How to Manage an Insolvent Company

How do you manage an insolvent company? When a company becomes insolvent the directors need to be aware that their obligations change from looking after the interests of the shareholders to looking after the interests of the creditors. So, this is a critical difference to the way directors must think when their limited company becomes insolvent.

How to Manage an Insolvent CompanyHow does a Company Become Insolvent

So, how does a company become insolvent? In very simple terms a company becomes insolvent when it can longer pay its bills, when due. You may have plenty of assets and this may eventually become relevant later on. Insolvency can also be determined by assessing the difference in value between assets and debts, but initially the ability to pay your bills when due is the most important. It really is as simple as that. Failure of an insolvent company can result in winding up petitions, county court action and statutory demands to name but a few.

Directors duty to keep creditors updated

As a director of an insolvent company you also have a duty to keep creditors updated regarding overdue invoice payments so it is important to maintain communication notes between you and the creditor. If you do receive funds and want to pay creditors then you need to be careful not to show preference to one creditor over another. As far as payments to creditors are concerned in theory you should pay all creditors fairly on a pair plus basis which literally translates into ‘on equal footing’ but in this case, means proportionate to the size of the debts.

Practically, however, it is very difficult to maintain this as you will always have one creditor more important than another. Your thinking has to change in as much you must ask yourself is paying one creditor and not another in the best interests of the creditors overall. For example where you have a major supplier and they are refusing to deliver supplies which are needed to complete a ‘job’ that, once completed, will release a lot of funds that will benefit all creditors. If so you may pay this supplier as you have deemed them to be an ‘essential creditor’. It is wise in these conditions to keep a central log of these decisions, as to why one creditor was paid over another if you are asked later if the worst comes to the worst.

Proof of Insolvency

Legal action such as county court judgments can act as a distinct stake in the ground acting as ‘proof of insolvency’. This may become relevant later on if the company goes into insolvent liquidation or is forced into a compulsory liquidation. The reason is that: if as a director you continue to trade and increase the size of the company debts in the period when you knew, or should reasonably have known, the company would end in an insolvent liquidation. You may be made personally liable for the debts accrued during this period. The county court judgement acts as proof of insolvency which should act as a warning flag.

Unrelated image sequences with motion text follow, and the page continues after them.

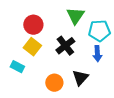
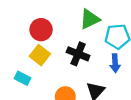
green triangle: (75, 16) -> (90, 19), turned 30
black cross: (65, 46) -> (78, 54), turned -30

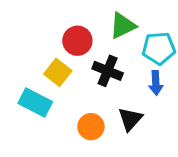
red circle: (41, 30) -> (77, 41), moved
cyan rectangle: (23, 78) -> (35, 102), size x1.5

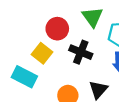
green triangle: (123, 26) -> (92, 17), turned -40

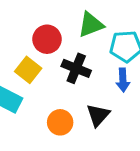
green triangle: (92, 17) -> (91, 25), turned 45

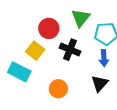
green triangle: (91, 25) -> (81, 18), turned -30
black triangle: (98, 115) -> (100, 83), moved

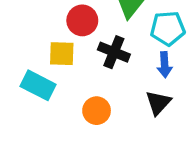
yellow square: (35, 51) -> (62, 54), turned -36

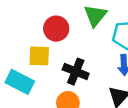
black cross: (114, 52) -> (76, 72), moved

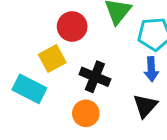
yellow square: (39, 56) -> (52, 58), turned -30

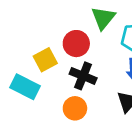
red circle: (72, 26) -> (76, 44), moved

This continued trading is called wrongful insolvent trading but in fact, there is no such thing as wrongful trading in law; it is better to think of wrongful trading as irresponsible trading.

For example, irresponsible trading can mean taking a payment for an order for goods or services knowing you cannot provide the; or taking out a loan in the company name knowing the company is insolvent and the company fails anyway. So directors need to be very careful when considering borrowing their way out of an insolvent situation.

Negotiating with creditors in an insolvent trading situation is often a tricky situation as creditors may have lost confidence in the company and director’s ability to pay. Always keep creditors informed as you have a legal responsibility to keep creditors informed but unfortunately a lot of directors admit to ‘burying their heads in the sand’. To avoid this situation send them regular and frequent updates even if you do not have anything to report. Also just as important is to not over promise payments unless you are 100% certain you can deliver them. Nothing angers a creditor more than being a payment only for it to be missed.

Once creditors get angry they have a range of ‘weapons in their armoury’ including:

  • County court demands
  • Statutory demands
  • Seizing assets
  • Winding up petition

If these ‘weapons’ are deployed it is very difficult, but not impossible to get negotiations back on track so try to avoid these events if at all possible. Managing insolvent situations can be tricky and I advise engaging an insolvency professional to help guide you through the process as it can be a legal minefield. The worst thing you can do when faced with these ‘weapons’ is to put your head in the sand and hope the situation will get better by itself; it won’t.